- Your assignment: Output the listing word for word, minus images.
* * * * *
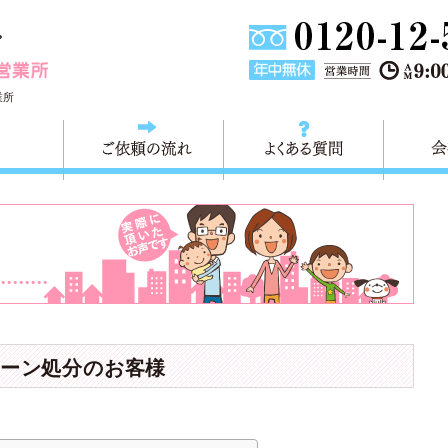
東京都大田区不用品の回収・粗大ごみの回収 快適生活大田営
業所
料金
ご依頼の流れ
よくある
ーン処分のお客様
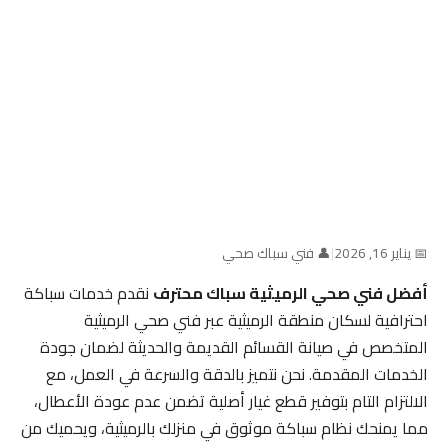
📅 يناير 16, 2026
|
👤 فني سباك صحي
أفضل فني صحي الرميثية سباك محترف
نقدم خدمات سباكة
احترافية لسكان منطقة الرميثية عبر فني صحي الرميثية
المتخصص في صيانة القسائم القديمة والحديثة لضمان جودة
الخدمات المقدمة. نحن نتميز بالدقة والسرعة في العمل، مع
الالتزام التام بتوفير قطع غيار أصلية تضمن عدم عودة الأعطال،
مما يمنحك نظام سباكة موثوق في منزلك بالرميثية، ويحميك من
* * * * *
- Task output:
東京都大田区不用品の回収・粗大ごみの回収 快適生活大田営
業所
料金
ご依頼の流れ
よくある
ーン処分のお客様
📅 يناير 16, 2026
|
👤 فني سباك صحي
أفضل فني صحي الرميثية سباك محترف
نقدم خدمات سباكة
احترافية لسكان منطقة الرميثية عبر فني صحي الرميثية
المتخصص في صيانة القسائم القديمة والحديثة لضمان جودة
الخدمات المقدمة. نحن نتميز بالدقة والسرعة في العمل، مع
الالتزام التام بتوفير قطع غيار أصلية تضمن عدم عودة الأعطال،
مما يمنحك نظام سباكة موثوق في منزلك بالرميثية، ويحميك من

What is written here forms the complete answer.